Atlanta Technical College
- Former names: Smith-Hughes Vocational School, Hoke Smith Technical Institute, Atlanta Area Technical School, Atlanta Technical Institute
- Type: Public Community Technical College
- Established: 1967
- President: Dr. Victoria Seals
- Students: 4,498 (fall 2024)
- Location: Atlanta, Georgia, United States 33°42′42.78″N 84°24′26.24″W﻿ / ﻿33.7118833°N 84.4072889°W
- Campus: Urban;
- Colors: Navy and Gold
- Website: atlantatech.edu

= Atlanta Technical College =

Technical college in Atlanta, Georgia, U.S.

Atlanta Technical College (Atlanta Tech or ATC) is a public technical college in Atlanta, Georgia. It is part of the Technical College System of Georgia (TCSG) and provides education services for Fulton and Clayton counties. Atlanta Tech is accredited by the Southern Association of Colleges and Schools as well as, for specific programs, other organizations such as Automotive Service Excellence (ASE) Education Foundation, the American Culinary Federation, the Commission on Accreditation for Health Informatics and Information Management Education, the Commission on Accreditation of Allied Health Education Programs (CAAHEP), the American Society of Health-Systems Pharmacists, the Commission on Accreditation in Physical Therapy Education, the Joint Review Committee on Education in Radiologic Technology, and the American Bar Association (ABA).
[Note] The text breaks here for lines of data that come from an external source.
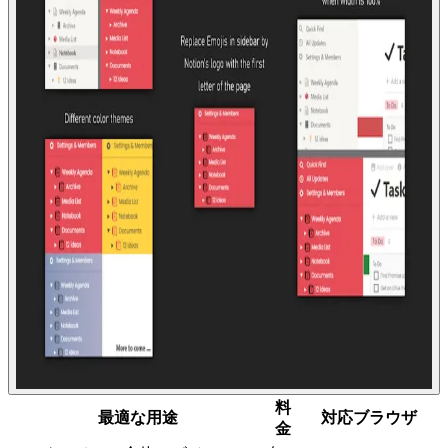
料
最適な用途
対応ブラウザ
金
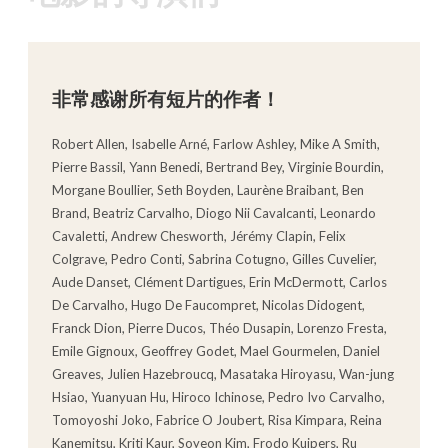
非常感谢所有短片的作者！
Robert Allen, Isabelle Arné, Farlow Ashley, Mike A Smith,
Pierre Bassil, Yann Benedi, Bertrand Bey, Virginie Bourdin,
Morgane Boullier, Seth Boyden, Laurène Braibant, Ben
Brand, Beatriz Carvalho, Diogo Nii Cavalcanti, Leonardo
Cavaletti, Andrew Chesworth, Jérémy Clapin, Felix
Colgrave, Pedro Conti, Sabrina Cotugno, Gilles Cuvelier,
Aude Danset, Clément Dartigues, Erin McDermott, Carlos
De Carvalho, Hugo De Faucompret, Nicolas Didogent,
Franck Dion, Pierre Ducos, Théo Dusapin, Lorenzo Fresta,
Emile Gignoux, Geoffrey Godet, Mael Gourmelen, Daniel
Greaves, Julien Hazebroucq, Masataka Hiroyasu, Wan-jung
Hsiao, Yuanyuan Hu, Hiroco Ichinose, Pedro Ivo Carvalho,
Tomoyoshi Joko, Fabrice O Joubert, Risa Kimpara, Reina
Kanemitsu, Kriti Kaur, Soyeon Kim, Frodo Kuipers, Ru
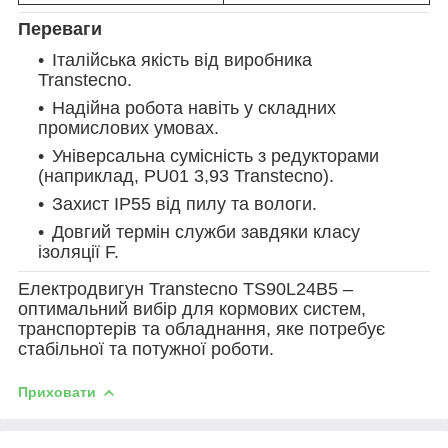
Переваги
Італійська якість від виробника
Transtecno.
Надійна робота навіть у складних
промислових умовах.
Універсальна сумісність з редукторами
(наприклад, PU01 3,93 Transtecno).
Захист IP55 від пилу та вологи.
Довгий термін служби завдяки класу
ізоляції F.
Електродвигун Transtecno TS90L24B5 –
оптимальний вибір для кормових систем,
транспортерів та обладнання, яке потребує
стабільної та потужної роботи.
Приховати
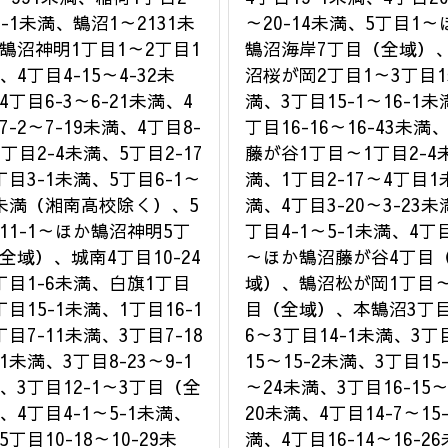
9-1未満、鵠沼1～2131未
～20-14未満、5丁目1～
鵠沼神明1丁目1～2丁目1
鵠沼海岸7丁目（全域）
、4丁目4-15～4-32未
沼桜が岡2丁目1～3丁目
4丁目6-3～6-21未満、4
満、3丁目15-1～16-1未
7-2～7-19未満、4丁目8-
丁目16-16～16-43未満
5丁目2-4未満、5丁目2-17
藤が谷1丁目～1丁目2-4
丁目3-1未満、5丁目6-1～
満、1丁目2-17～4丁目1
1未満（湘南高校除く）、5
満、4丁目3-20～3-23未
11-1～ほか鵠沼神明5丁
丁目4-1～5-1未満、4丁目
全域）、城南4丁目10-24
～ほか鵠沼藤が谷4丁目
丁目1-6未満、白旗1丁目
域）、鵠沼松が岡1丁目～
丁目15-1未満、1丁目16-1
目（全域）、本鵠沼3丁目
丁目7-11未満、3丁目7-18
6～3丁目14-1未満、3丁目
-1未満、3丁目8-23～9-1
15～15-2未満、3丁目15-
、3丁目12-1～3丁目（全
～24未満、3丁目16-15～
、4丁目4-1～5-1未満、
20未満、4丁目14-7～15
5丁目10-18～10-29未
満、4丁目16-14～16-26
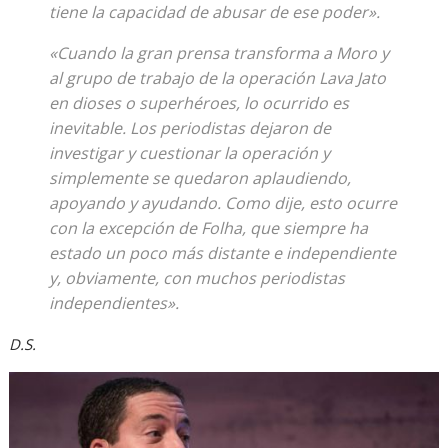
tiene la capacidad de abusar de ese poder».
«Cuando la gran prensa transforma a Moro y
al grupo de trabajo de la operación Lava Jato
en dioses o superhéroes, lo ocurrido es
inevitable. Los periodistas dejaron de
investigar y cuestionar la operación y
simplemente se quedaron aplaudiendo,
apoyando y ayudando. Como dije, esto ocurre
con la excepción de Folha, que siempre ha
estado un poco más distante e independiente
y, obviamente, con muchos periodistas
independientes».
D.S.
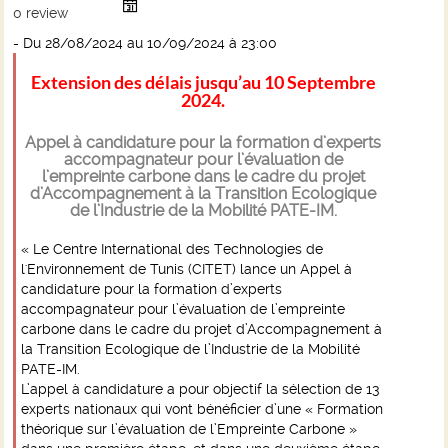
0
review
- Du 28/08/2024 au 10/09/2024
à 23:00
Extension des délais jusqu’au 10 Septembre
2024.
Appel à candidature pour la formation d’experts
accompagnateur pour l’évaluation de
l’empreinte carbone dans le cadre du projet
d’Accompagnement à la Transition Ecologique
de l’Industrie de la Mobilité PATE-IM.
« Le Centre International des Technologies de
l'Environnement de Tunis (CITET) lance un Appel à
candidature pour la formation d’experts
accompagnateur pour l’évaluation de l’empreinte
carbone dans le cadre du projet d’Accompagnement à
la Transition Ecologique de l’Industrie de la Mobilité
PATE-IM.
L’appel à candidature a pour objectif la sélection de 13
experts nationaux qui vont bénéficier d’une « Formation
théorique sur l’évaluation de l’Empreinte Carbone »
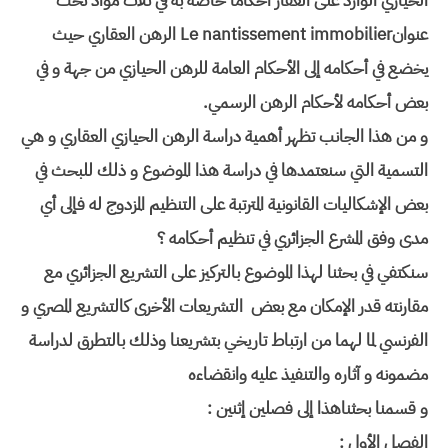
الحيازي الوارد على العقار أحكاما خاصة به في ثلاث مواد تحت
عنوانLe nantissement immobilier الرهن العقاري حيث
يخضع في أحكامه إلى الأحكام العامة للرهن الحيازي من جهة و في
بعض أحكامه لأحكام الرهن الرسمي.
و من هذا الجانب تظهر أهمية دراسة الرهن الحيازي العقاري و هي
التسمية التي سنعتمدها في دراسة هذا الموضوع و ذلك للبحث في
بعض الإشكاليات القانونية المترتبة على التنظيم المزدوج له فإلى أي
مدى وفق المشرع الجزائري في تنظيم أحكامه ؟
سنكتفي في بحثنا لهذا الموضوع بالتركيز على التشريع الجزائري مع
مقارنته قدر الإمكان مع بعض التشريعات الأخرى كالتشريع المصري و
الفرنسي لما لهما من ارتباط تاريخي بتشريعنا وذلك بالتطرق لدراسة
مضمونه و آثاره والتنفيذ عليه وانقضاءه
و قسمنا بحثناهذا إلى فصلين إثنين :
الفصل الأول :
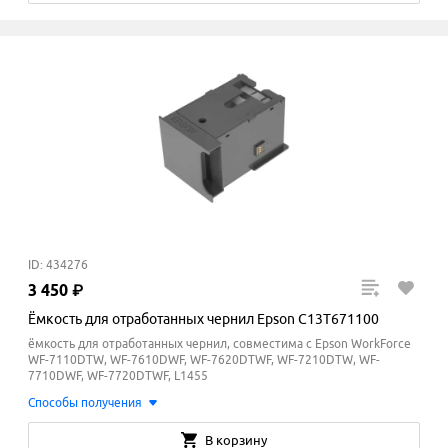
ID: 434276
3
450
₽
Ёмкость для отработанных чернил Epson C13T671100
ёмкость для отработанных чернил, совместима с Epson WorkForce
WF-7110DTW, WF-7610DWF, WF-7620DTWF, WF-7210DTW, WF-
7710DWF, WF-7720DTWF, L1455
Способы получения
В корзину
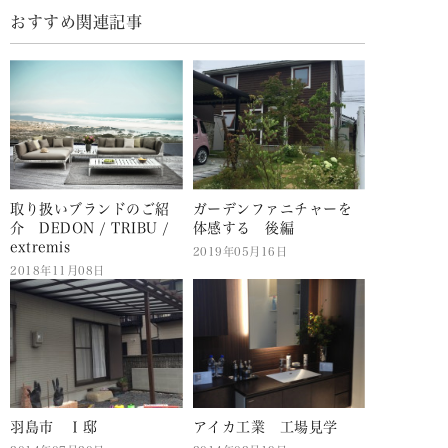
おすすめ関連記事
取り扱いブランドのご紹
ガーデンファニチャーを
介 DEDON / TRIBU /
体感する 後編
extremis
2019年05月16日
2018年11月08日
羽島市 Ｉ邸
アイカ工業 工場見学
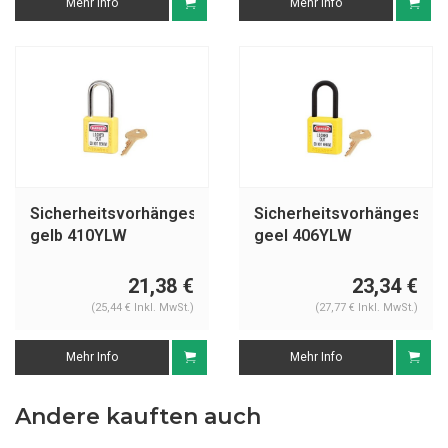
Mehr Info
Mehr Info
Sicherheitsvorhängeschloss
Sicherheitsvorhängeschl
gelb 410YLW
geel 406YLW
21,38 €
23,34 €
(25,44 € Inkl. MwSt.)
(27,77 € Inkl. MwSt.)
Mehr Info
Mehr Info
Andere kauften auch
It previously was accredited by the Commission of the Council of Occupational Education. The school awards associate degrees, diplomas, and technical certificates of credit, and it offers short term continuing education courses.

==History==
Atlanta Technical College was originally established in 1945 after World War II as an adult vocational school, Smith-Hughes Vocational School. In 1964, the school's location was moved to Smith High School (now closed), and the school was renamed to Hoke Smith Technical Institute. At that time, about 24 occupational programs were offered.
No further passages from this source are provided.